Model evaluations using panel of LLM evaluators¶

FMBench release 2.0.0 adds support for evaluating candidate models using Majority Voting with a Panel of LLM Evaluators (PoLL). It gathers quantitative metrics such as Cosine Similarity and overall majority voting accuracy metrics to measure the similarity and accuracy of model responses compared to the ground truth.

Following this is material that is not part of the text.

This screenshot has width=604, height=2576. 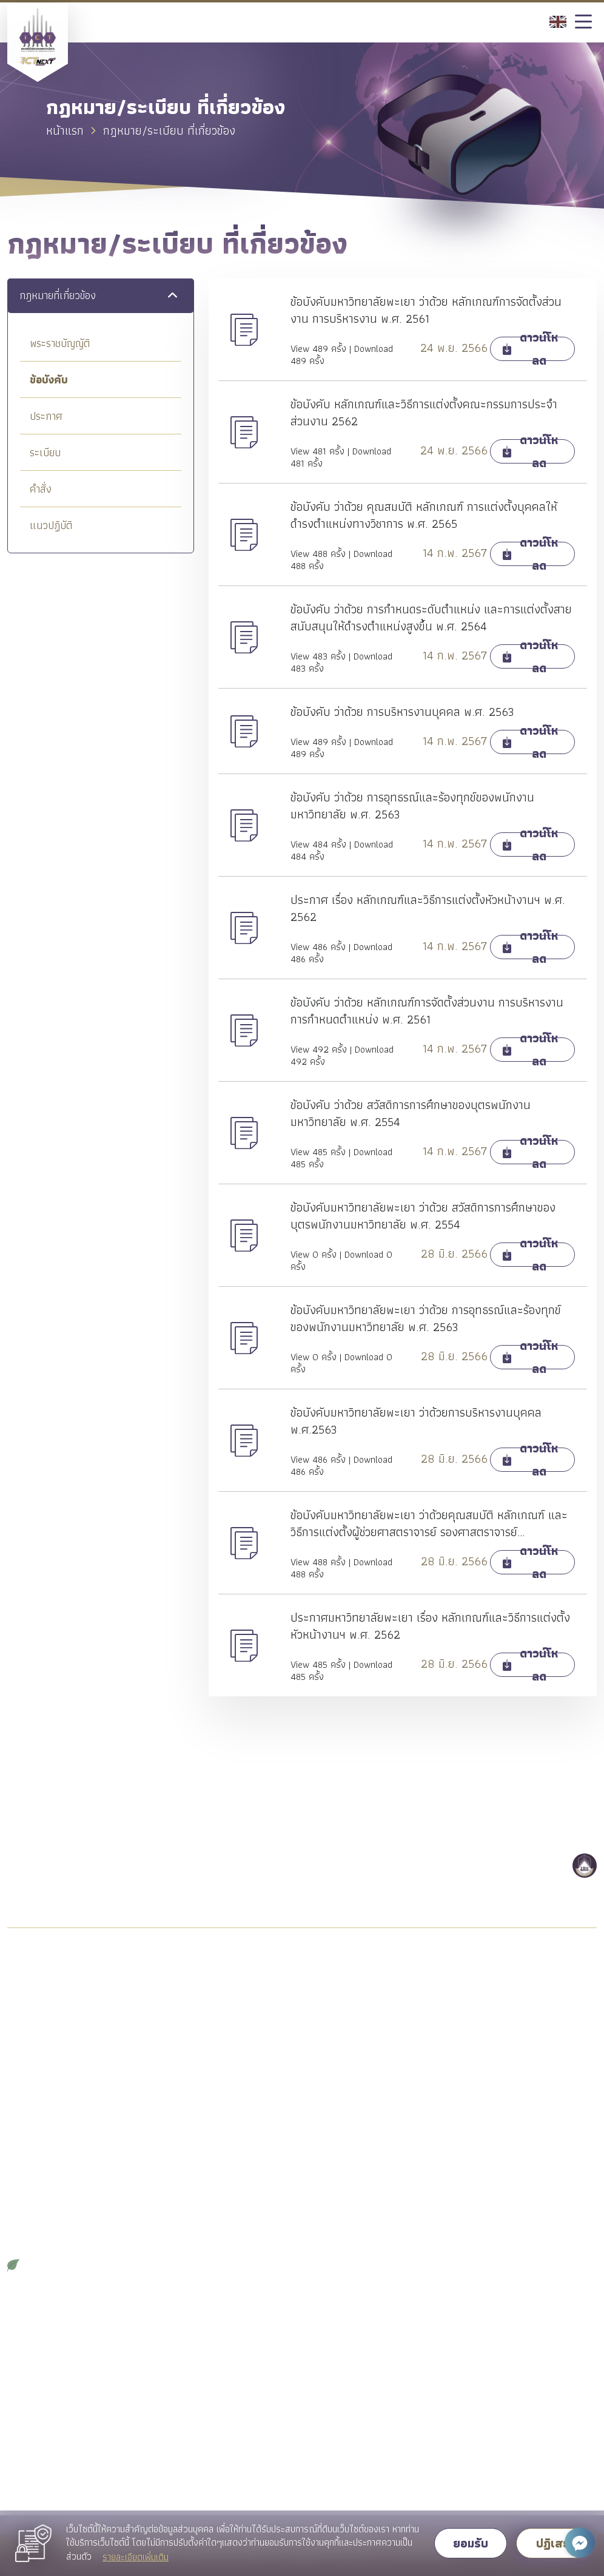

Accuracy is defined as percentage of responses generated by the LLM that match the ground truth included in the dataset (as a separate column). In order to determine if an LLM generated response matches the ground truth we ask other LLMs called the evaluator LLMs to compare the LLM output and the ground truth and provide a verdict if the LLM generated ground truth is correct or not given the ground truth. Here is the link to the Anthropic Claude 3 Sonnet model prompt being used as an evaluator (or a judge model). A combination of the cosine similarity and the LLM evaluator verdict decides if the LLM generated response is correct or incorrect. Finally, one LLM evaluator could be biased, could have inaccuracies so instead of relying on the judgement of a single evaluator, we rely on the majority vote of 3 different LLM evaluators. By default we use the Anthropic Claude 3 Sonnet, Meta Llama3-70b and the Cohere Command R plus model as LLM evaluators. See Pat Verga et al., "Replacing Judges with Juries: Evaluating LLM Generations with a Panel of Diverse Models", arXiv:2404.18796, 2024. for more details on using a Panel of LLM Evaluators (PoLL).

Evaluation Flow¶

Provide a dataset that includes ground truth responses for each sample. FMBench uses the LongBench dataset by default.
Configure the candidate models to be evaluated in the FMBench config file. See this config file for an example that runs evaluations for multiple models available via Amazon Bedrock. Running evaluations only requires the following two changes to the config file:
- Set the 4_get_evaluations.ipynb: yes, see this line.
- Set the ground_truth_col_key: answers and question_col_key: input parameters, see this line. The value of ground_truth_col_key and the question_col_key is set to the name of the column in the dataset that contains the ground truth and question respectively.
Run FMBench, which will:
Fetch the inference results containing the model responses
Calculate quantitative metrics (Cosine Similarity)
Use a Panel of LLM Evaluators to compare each model response to the ground truth
Each LLM evaluator will provide a binary verdict (correct/incorrect) and an explanation
Validate the LLM evaluations using Cosine Similarity thresholds
Categorize the final evaluation for each response as correctly correct, correctly incorrect, or needs further evaluation
Review the FMBench report to analyze the evaluation results and compare the performance of the candidate models. The report contains tables and charts that provide insights into model accuracy.

By leveraging ground truth data and a Panel of LLM Evaluators, FMBench provides a comprehensive and efficient way to assess the quality of generative AI models. The majority voting approach, combined with quantitative metrics, enables a robust evaluation that reduces bias and latency while maintaining consistency across responses.